Technologies of Democracy
In the past decade, the digital democracy literature has witnessed a departure away from purely deterministic approaches that view ICTs as a technical 'fix' and toward a more balanced view of the combined potential of technology, democracy and communication. In this research, we examine empirically the validity of three core claims of digital democracy that arise from the various initiatives and studies (Jankowski & van Selm, 2000; Tsagarousianou, 1999; van Dijk & Hacker, 2000) namely, obtaining information, engaging in deliberation, and participating in decision- making).
The user group chosen is the student body at a major Canadian university. University students are in that specific age group and category of users that are portrayed as the less resistant groups in adopting new technologies. Our aim was to explore how university students are using computer networks to participate in civic life, especially as it relates to their involvement in (and input on) higher education policies and university life. By extension, the role of ICTs in the development and sustainability of the student community in a university environment will be examined. In the process, there are many questions that will be raised, particularly around the notion of access to and reliability of public information; equality of access to infrastructure and information services, protection of privacy, and quality of discourse.

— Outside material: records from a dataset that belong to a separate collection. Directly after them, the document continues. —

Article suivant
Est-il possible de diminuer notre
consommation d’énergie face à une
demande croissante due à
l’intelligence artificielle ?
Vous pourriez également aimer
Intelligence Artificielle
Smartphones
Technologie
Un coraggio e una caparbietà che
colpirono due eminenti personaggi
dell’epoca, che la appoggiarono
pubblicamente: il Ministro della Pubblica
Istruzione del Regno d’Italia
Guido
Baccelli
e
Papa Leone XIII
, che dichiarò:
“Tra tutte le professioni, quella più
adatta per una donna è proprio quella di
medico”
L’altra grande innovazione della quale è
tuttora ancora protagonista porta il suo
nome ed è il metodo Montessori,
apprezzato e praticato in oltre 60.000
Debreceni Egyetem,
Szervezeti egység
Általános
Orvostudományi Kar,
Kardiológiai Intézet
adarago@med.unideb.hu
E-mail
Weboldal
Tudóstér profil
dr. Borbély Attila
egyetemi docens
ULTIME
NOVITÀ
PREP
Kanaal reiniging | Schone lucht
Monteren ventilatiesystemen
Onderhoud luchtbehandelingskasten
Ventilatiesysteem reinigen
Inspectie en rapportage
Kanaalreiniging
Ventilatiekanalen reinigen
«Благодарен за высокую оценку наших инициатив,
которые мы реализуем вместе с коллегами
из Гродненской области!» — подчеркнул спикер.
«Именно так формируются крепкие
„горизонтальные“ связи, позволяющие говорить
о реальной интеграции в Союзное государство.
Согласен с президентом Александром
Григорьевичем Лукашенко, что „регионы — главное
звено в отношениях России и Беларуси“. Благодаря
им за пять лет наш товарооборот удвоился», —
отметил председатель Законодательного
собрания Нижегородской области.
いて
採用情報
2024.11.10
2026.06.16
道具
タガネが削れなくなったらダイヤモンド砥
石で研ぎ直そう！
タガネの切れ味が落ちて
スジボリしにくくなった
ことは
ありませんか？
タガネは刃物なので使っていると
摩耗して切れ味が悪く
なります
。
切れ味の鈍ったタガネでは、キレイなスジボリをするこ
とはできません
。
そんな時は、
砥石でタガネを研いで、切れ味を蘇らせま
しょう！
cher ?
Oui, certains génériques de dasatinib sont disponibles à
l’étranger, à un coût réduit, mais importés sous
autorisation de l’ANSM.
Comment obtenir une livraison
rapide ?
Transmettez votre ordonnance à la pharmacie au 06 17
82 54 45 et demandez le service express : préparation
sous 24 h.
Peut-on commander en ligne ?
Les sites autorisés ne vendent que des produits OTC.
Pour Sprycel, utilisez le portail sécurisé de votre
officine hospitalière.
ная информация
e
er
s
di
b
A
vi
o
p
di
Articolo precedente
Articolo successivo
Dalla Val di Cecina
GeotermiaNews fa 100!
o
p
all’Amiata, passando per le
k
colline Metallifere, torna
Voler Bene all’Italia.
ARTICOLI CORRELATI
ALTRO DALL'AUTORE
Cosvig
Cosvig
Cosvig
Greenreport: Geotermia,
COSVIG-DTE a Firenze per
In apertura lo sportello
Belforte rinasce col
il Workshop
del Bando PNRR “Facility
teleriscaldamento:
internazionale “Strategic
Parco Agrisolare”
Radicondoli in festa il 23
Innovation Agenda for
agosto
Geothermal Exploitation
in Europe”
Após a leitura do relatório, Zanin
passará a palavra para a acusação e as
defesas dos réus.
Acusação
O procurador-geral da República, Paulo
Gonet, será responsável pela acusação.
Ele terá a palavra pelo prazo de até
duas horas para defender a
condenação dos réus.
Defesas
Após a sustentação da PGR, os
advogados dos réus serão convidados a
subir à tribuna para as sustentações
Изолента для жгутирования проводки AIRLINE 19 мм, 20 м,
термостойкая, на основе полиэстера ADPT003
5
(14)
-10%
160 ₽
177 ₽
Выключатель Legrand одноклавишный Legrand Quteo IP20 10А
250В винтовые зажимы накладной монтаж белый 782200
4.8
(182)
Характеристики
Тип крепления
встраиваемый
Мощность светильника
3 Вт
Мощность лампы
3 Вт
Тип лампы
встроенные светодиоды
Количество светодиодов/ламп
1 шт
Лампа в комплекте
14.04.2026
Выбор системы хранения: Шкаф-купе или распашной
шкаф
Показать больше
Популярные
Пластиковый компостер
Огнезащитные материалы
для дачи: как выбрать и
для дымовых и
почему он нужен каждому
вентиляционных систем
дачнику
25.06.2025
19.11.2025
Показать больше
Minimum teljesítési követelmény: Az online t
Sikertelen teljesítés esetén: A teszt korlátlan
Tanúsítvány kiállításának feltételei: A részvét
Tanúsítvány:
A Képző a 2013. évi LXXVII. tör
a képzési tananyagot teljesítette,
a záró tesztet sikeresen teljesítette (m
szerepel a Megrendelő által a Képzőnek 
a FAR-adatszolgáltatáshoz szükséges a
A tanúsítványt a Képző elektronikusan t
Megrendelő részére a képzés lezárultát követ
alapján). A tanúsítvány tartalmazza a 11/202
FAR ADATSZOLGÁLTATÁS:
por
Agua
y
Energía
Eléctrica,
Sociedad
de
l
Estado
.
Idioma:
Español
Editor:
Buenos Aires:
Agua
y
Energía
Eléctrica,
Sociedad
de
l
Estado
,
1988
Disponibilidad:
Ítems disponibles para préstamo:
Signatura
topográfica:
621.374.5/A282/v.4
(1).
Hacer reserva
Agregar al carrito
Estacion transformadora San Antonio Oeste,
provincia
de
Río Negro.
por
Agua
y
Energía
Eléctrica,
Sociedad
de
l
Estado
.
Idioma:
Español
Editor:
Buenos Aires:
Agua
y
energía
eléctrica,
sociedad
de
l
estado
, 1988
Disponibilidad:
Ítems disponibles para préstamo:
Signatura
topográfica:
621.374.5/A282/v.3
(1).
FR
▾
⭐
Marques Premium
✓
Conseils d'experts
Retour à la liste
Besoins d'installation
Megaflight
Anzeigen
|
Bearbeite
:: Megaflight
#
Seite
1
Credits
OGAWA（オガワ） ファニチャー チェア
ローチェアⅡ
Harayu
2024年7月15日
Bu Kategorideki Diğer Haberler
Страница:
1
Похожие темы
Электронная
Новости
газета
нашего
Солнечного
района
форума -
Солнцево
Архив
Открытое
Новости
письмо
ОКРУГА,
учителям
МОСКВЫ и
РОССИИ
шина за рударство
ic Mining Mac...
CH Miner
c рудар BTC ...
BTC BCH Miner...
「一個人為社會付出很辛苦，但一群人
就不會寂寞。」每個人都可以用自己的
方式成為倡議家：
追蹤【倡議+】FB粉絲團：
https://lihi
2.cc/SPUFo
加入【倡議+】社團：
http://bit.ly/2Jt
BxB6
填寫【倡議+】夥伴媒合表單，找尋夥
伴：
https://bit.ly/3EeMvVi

- Caidi, N. (2004). "Youth, ICTs and Civic Participation." Canadian Issues/Themes Canadiens. Special Issue on "Engaging Canada's Youth." Association of Canadian Studies, Fall 2004. Pp. 14-16.
- Hall, S. & Caidi, N. (2003). "Technologies of Democracy: Participation and Access in the University Environment." Proceedings of the Canadian Association for Information Science, Halifax, NS, Pp. 19-30.
- American Society for Information Science & Technology (ASIS&T) and the award-winning SIG-III (International Issues in Information).
- Association for Internet Researchers (AoIR).
- Canadian Association for Information Science (CAIS).
- International Communication Association (ICA).
- Society for the Social Studies of Science (4S).